The game changer in the market’s perception, and the willingness of collectors to pay much higher prices occurred in 2011. Three works, hung as a triptych in the home of uber collector and art patron Anne Lewis AO, sold at Mossgreen’s prestigious single vendor auction held at the Art Gallery of New South Wales. Though they went to three different buyers they set theGabori’s three highest sales records at $29,280, $26,840 and a completely astounding $36,600. Having reaped the financial benefits of their mother’s astute eye for art, Anne Lewis’s offspring continued the family tradition as art patrons by successful bidding for the works themselves. They thus kept a treasured part of their mother’s art legacy while propelling yet another artist to national prominence. All but the auction house buyer’s premium went straight back into their own pockets!

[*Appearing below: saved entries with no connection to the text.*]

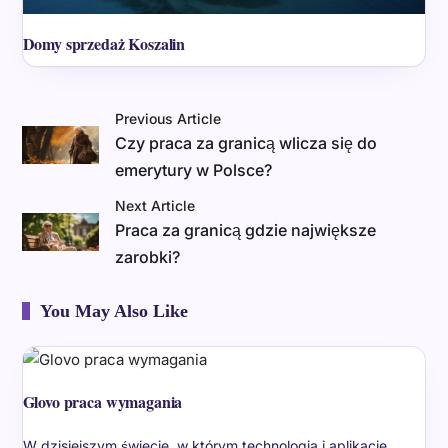
Domy sprzedaż Koszalin
Previous Article
Czy praca za granicą wlicza się do
emerytury w Polsce?
Next Article
Praca za granicą gdzie największe
zarobki?
You May Also Like
Glovo praca wymagania
W dzisiejszym świecie, w którym technologia i aplikacje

Between 2012 and 2015, 33 works appeared at auction of which only 9 failed to sell. This is still a very healthy success rate, and now with 40 of 54 works on offer having sold, her career average is 74%. With an average auction price of $9,206 Sally Gabori finally made it into the top 100 artists of the movement at 94th place by the end of 2015. A quite remarkable achievement given sales had only been recorded for a mere 7 years. There are many major works in the finest private collections. As these begin to appear at auction over the decades ahead, expect Sally Gabori to contnue climbing inexorably toward a place amongst the top 50 Aboriginal artists of all time.